これにはチャングムに試験を受けさせまいとした訓育尚宮も含め、その場に居合わせた全員が舌を巻く。
チャングムはハン尚宮に預けられ、無事水刺間に入ることができた。ハン尚宮はチャングムに尋ねる。「小さな子が半日も重い水桶を持っているなんて辛かったろうに、そこまでして宮中に残りたいのはなぜです?」「私、水刺間の最高尚宮になりたいんです。尚宮様、どうしたら早く水刺間の最高尚宮になれるんでしょうか?」その答えに眉をひそめるハン尚宮。しばらくの後、ハン尚宮はチャングムに飲み水を持ってくるよう命じる。器に水を入れて運んでくるチャングムであったが、ハン尚宮はやり直しを命じる。何度となくやり直しをさせられ、悩むチャングム。
チャングムは、チャンイから亥の刻に綺麗な服を着て最高尚宮の部屋に挨拶に行くよう伝えられる。その言葉に従って最高尚宮の元に行くチャングムであったが、そこでは尚宮たちが国中を襲っている黄砂の害を鎮めるための祭事についての打ち合わせを行っていた。中宗の即位直後に発生した天災に、誰もが深刻な面持ちで話し合っていた所に現れ、叱られるチャングム。チャンイに騙されたのだ。ハン尚宮はチャングムを水刺間に連れて行くよう女官に命じるが、その表情は暗かった。チャングムはこのことで年長のチョバンの不興を買うことになり、一人で皿洗いをするよう命じられる。
ハン尚宮の「やり直し」はまだ続いていた。木の葉を浮かべたり、水を温めたりとチャングムなりに工夫を重ねるのだが、全く認めてもらない。そんなある日、ハン尚宮は毎日未明から起き出して外に出るチャングムに気づき、チョバンに朝早く起きなければならないような仕事をさせていないか尋ねるが、チョバンは皿洗い以外は命じていないと答える。
ハン尚宮はチャングムの後をつけてみることにした。ところが、そこにミン内人が皇太后殿で大事件が発生したことを伝えにやってくる。料理が一夜にして全て腐ってしまったというのである。皇太后殿には最高尚宮以下、関係者が集まっていた。食材にもその管理にも特に問題はないのに、料理全てが腐ってしまうなど、過去に例のない事件だった。そればかりか、東宮殿でも料理が腐っているという。もしや水刺間の料理も・・・。
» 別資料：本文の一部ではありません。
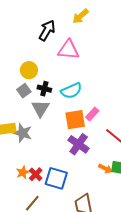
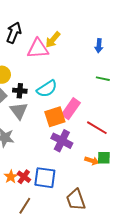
yellow arrow: (80, 16) -> (53, 40), moved
pink rectangle: (92, 114) -> (71, 109), size x1.5

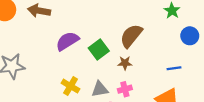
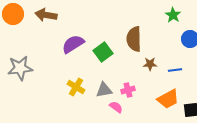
brown semicircle: (131, 36) -> (134, 39), turned -40
brown star: (125, 63) -> (150, 64), moved

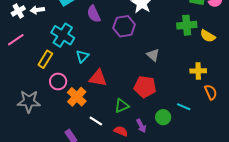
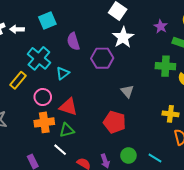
cyan triangle: (82, 56) -> (63, 73), moved
pink circle: (58, 82) -> (43, 97), moved
orange cross: (77, 97) -> (44, 122), turned 30
green triangle: (122, 106) -> (67, 130), moved
cyan line: (184, 107) -> (155, 158), moved

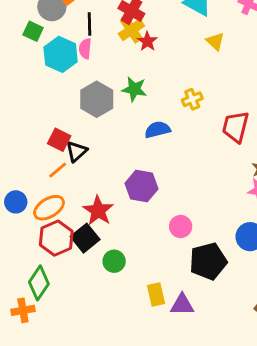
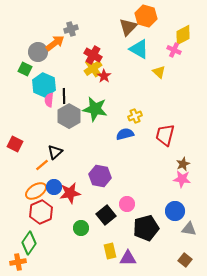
black line: (89, 24) -> (64, 96), moved
yellow triangle: (215, 41) -> (159, 72), moved
pink semicircle: (85, 49) -> (49, 100), moved
green star: (134, 89) -> (95, 109), size x1.4
blue semicircle: (157, 130) -> (125, 134), moved
red square: (59, 140) -> (15, 144), moved
blue circle: (16, 202) -> (54, 187), moved
red star: (98, 211) -> (70, 193), turned 30
black square: (85, 238) -> (106, 215), moved

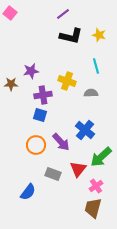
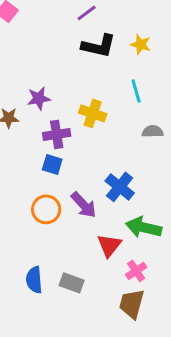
gray semicircle: (91, 93) -> (153, 131), moved
green arrow: (101, 157) -> (144, 227), turned 55
gray rectangle: (53, 174) -> (72, 283), moved
blue semicircle: (28, 192) -> (34, 280), turned 138

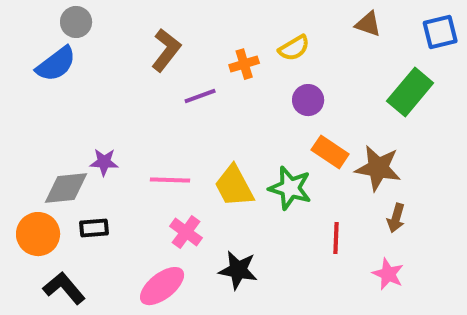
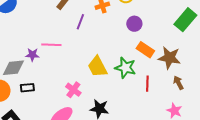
purple line: (200, 96) -> (80, 22), turned -49
pink line: (170, 180) -> (51, 45), moved
brown arrow: (396, 218) -> (178, 83), turned 136
red line: (336, 238) -> (147, 84), moved

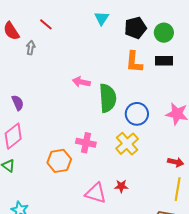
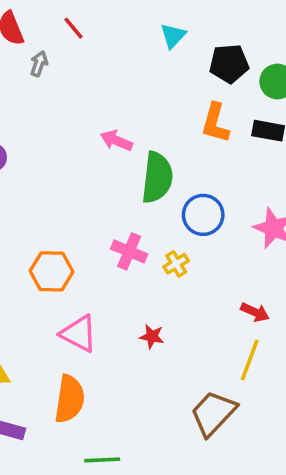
pink cross: (86, 143) -> (129, 251), moved
yellow cross: (127, 144) -> (176, 264), size x0.6
pink triangle: (96, 193) -> (79, 334), moved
水刺間の料理は何故か全て無事だったが、ここでは別の問題が起こっていた。まだ洗い物が終わらず、王の朝食のための器と食材が届いていなかったのである。チャングムのいる洗い場に向かう一同。そこではチャングムが湯を沸かして洗い物をしていた。湯が冷めないと食材が洗えないため遅れていたのである。チャングムが朝早くから部屋を出ていた理由を悟るハン尚宮。何故湯で洗っていたのか尋ねると、チャングムは黄砂のせいで井戸水に泥が混じっており、そのまま使うと臭う上に料理がすぐに腐ってしまうからだと答える。水刺間の料理だけが腐らなかった理由はこれであった。そしてチャングムはそのことを母から教わったという。ハン尚宮もチェ尚宮も、ただ驚くばかりであった。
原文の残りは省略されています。